The Lords of Easy Money: How the Federal Reserve Broke the American Economy, by Christopher Leonard, Simon & Schuster, 384 pages, $30
In 2010 Thomas Hoenig, then the president of the Federal Reserve Bank of Kansas City and a member of the central bank’s Federal Open Market Committee, thought he was seeing history repeat itself.
In the early 1980s, when he was a vice president at the Kansas City Fed overseeing bank examiners, he had a front-row seat to a boom and bust in land and oil asset values, which gutted the Midwest’s economy. That painful experience stemmed largely from the Fed’s loose money policy in the 1970s, followed by that policy’s sudden reversal. Hundreds of banks had loans that depended on soaring asset prices, and hundreds of banks failed. Hoenig was responsible for helping decide which banks would live and which would die. He saw “lives were destroyed in this environment” and “people lost everything.”
Remembering that experience a few decades later, Hoenig did something the collegial structure of the Federal Open Market Committee was designed to discourage: He dissented. He began voting against the Fed’s ongoing policy of quantitative easing (Q.E.)—that is, the injection of new money into the financial system by purchasing bonds from well-connected “primary dealers” on Wall Street—because he foresaw another ultimately unsupportable rise in asset values along with increasingly risky behavior by privileged market players awash in easy money.
In The Lords of Easy Money, business reporter Christopher Leonard relies on Hoenig’s heretical perspective as a narrative spine for his detailed reporting on the Fed’s thought and action before, during, and after the 2008 financial crisis. The Fed’s drastic and continuous reactions to that downturn, Leonard’s analysis suggests, created an economy that automatically redistributes wealth upward and creates nearly irresistible incentives for foolish choices, as big money chases ways to make more money in a near-zero-interest-rate environment where merely saving means losing.
The Fed’s allegedly crisis-ameliorating methods were complex, but the essential animating idea was simple: Create more money. From 2008 to 2011, the central bank conjured up as much new money as had entered the U.S. economy in the previous century, a 96,000 percent increase. The Fed’s “balance sheet”—a measure of the financial instruments it owns, which it buys from a select group of Wall Street institutions, thereby expanding the money supply—grew by $1.35 trillion over just a few months in 2008, more than doubling the cash value of its assets. From 2007 to 2017, the Fed nearly quintupled its balance sheet.

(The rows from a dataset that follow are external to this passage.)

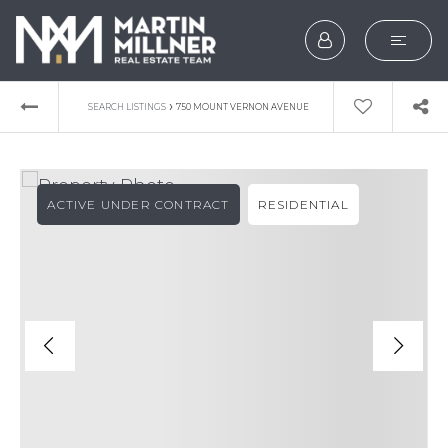
SEARCH
›
SEARCH LISTINGS
750 MOUNT VERNON AVENUE
BUYERS
SELLERS
ACTIVE UNDER CONTRACT
RESIDENTIAL
EXPLORE
HOME VALUATION
WHAT’S MY HOME WOR
VIP HOME SEARCH
TESTIMONIALS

The Fed occasionally tried to end the party, each time quickly relenting when the markets got spooked. Overall, the era since 2008 has been dominated by endless Q.E. and zero-interest-rate policies. The same bad incentives that Hoenig witnessed in the 1980s became enduring Fed dogma, generating waves of money that sloshed about until it was absorbed by assets, which in turn pushed up the prices of those assets.
All this balance-sheet expansion and cheaper-than-cheap credit from the Fed set off a decadelong binge of absurd behavior in big institutions. With interest rates essentially zero, you couldn’t just save. You had to make increasingly speculative investments, even as the Fed made you feel there was no way you could lose. Leonard is good at clearly explaining all the different ways these policies were enacted and all the damaging incentives they created as well as the wild gyrations the Fed has gone through to make sure big market players never lose.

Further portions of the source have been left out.